──────── Dataset content ────────
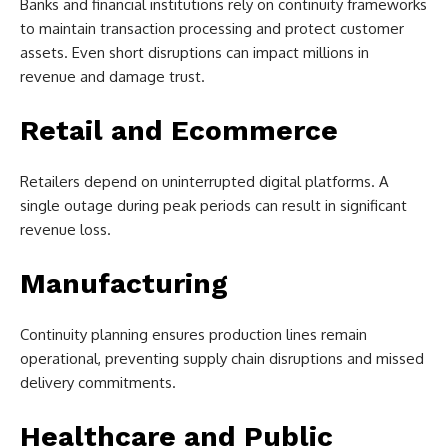
Banks and financial institutions rely on continuity frameworks
to maintain transaction processing and protect customer
assets. Even short disruptions can impact millions in
revenue and damage trust.
Retail and Ecommerce
Retailers depend on uninterrupted digital platforms. A
single outage during peak periods can result in significant
revenue loss.
Manufacturing
Continuity planning ensures production lines remain
operational, preventing supply chain disruptions and missed
delivery commitments.
Healthcare and Public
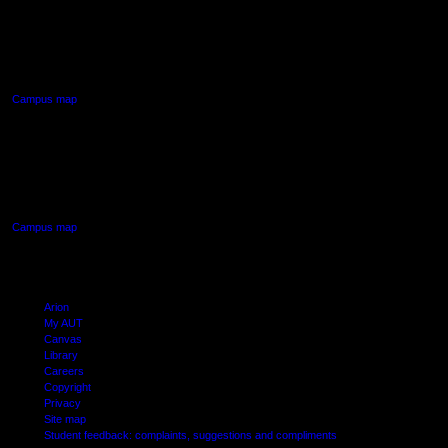
AUT NORTH CAMPUS
90 Akoranga Drive,
Northcote, Auckland
Campus map
AUT SOUTH CAMPUS
640 Great South Road,
Manukau, Auckland
Campus map
Arion
My AUT
Canvas
Library
Careers
Copyright
Privacy
Site map
Student feedback: complaints, suggestions and compliments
────────
What is needed is an exact restatement of every line from the one containing "revenue and damage trust." through the last line of the records, pictures left out.

revenue and damage trust.
Retail and Ecommerce
Retailers depend on uninterrupted digital platforms. A
single outage during peak periods can result in significant
revenue loss.
Manufacturing
Continuity planning ensures production lines remain
operational, preventing supply chain disruptions and missed
delivery commitments.
Healthcare and Public
AUT NORTH CAMPUS
90 Akoranga Drive,
Northcote, Auckland
Campus map
AUT SOUTH CAMPUS
640 Great South Road,
Manukau, Auckland
Campus map
Arion
My AUT
Canvas
Library
Careers
Copyright
Privacy
Site map
Student feedback: complaints, suggestions and compliments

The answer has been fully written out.